For me, it was one of the most sophisticated and user-friendly platforms available for e-mail services.
It had a level of maturity that elevated it to the realm of a communication platform, allowing more people to have real-time conversations through a secure messaging interface. So, what went wrong?
The demo video accompanying its launch was an enchanting tutorial for using the platform. My interest was fired up when I first used it with some colleagues and we were soon dishing out invites to our networks.
But It just seems that it never really gathered momentum.
How anyone who frequently uses e-mail platforms, like Lotus Notes or Outlook, can justify their sanity when trying to follow e-mail chains on those clunky crashing programmes, just baffles me.
But does this say more about the Wave product, or does this reflect more about the way we, as users, are engaging with e-mails?
In my humble opinion, Google was confused about who the target audience was for this product.
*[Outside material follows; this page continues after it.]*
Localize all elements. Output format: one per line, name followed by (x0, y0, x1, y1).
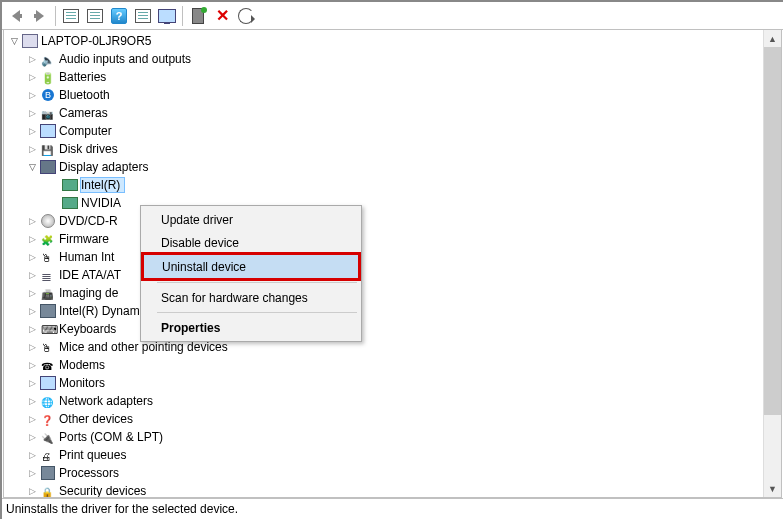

Was it your average punter or small businesses?
Even with the vast user database Google has, there was a lack of clarity over its purpose, which meant even Gmail users, who should have been the easiest to convert, had troubles differentiating between the products.
My thought was that if you were a Gmail user, Wave would be an easy transition, but clearly there isn’t a need for it.
The demo videos were more tailored towards a business user, but yet from a usability perspective it should have been aimed at the more casual user.
This lack of clear communication was one of the factors that led to the fall of the product, as people were just not sure of when they should be using it over other products.
However, before Wave is archived away as another Google ’experiment’ let’s just celebrate what it was good for.
From a social perspective, it really started transforming emails into conversations which is a great step in the right direction.
If we keep talking about social media being about having “conversations online” with our “network” of friends, then surely having a way to continue that fluid dialogue through e-mail is a positive thing? This can only be the start of Google looking for more ammunition in taking a slice of the social pie from Facebook.
There are lots of people who claim e-mail should be left alone and kept simple, but I say that if we don’t start moving into something more user-friendly and e-community based then we will miss out on huge opportunities in linking our communication into a more robust and seamless platform.
Wave will be remembered for pushing the boundaries in online conversations, and trying to change our behavior to reflect the ever evolving social dynasty.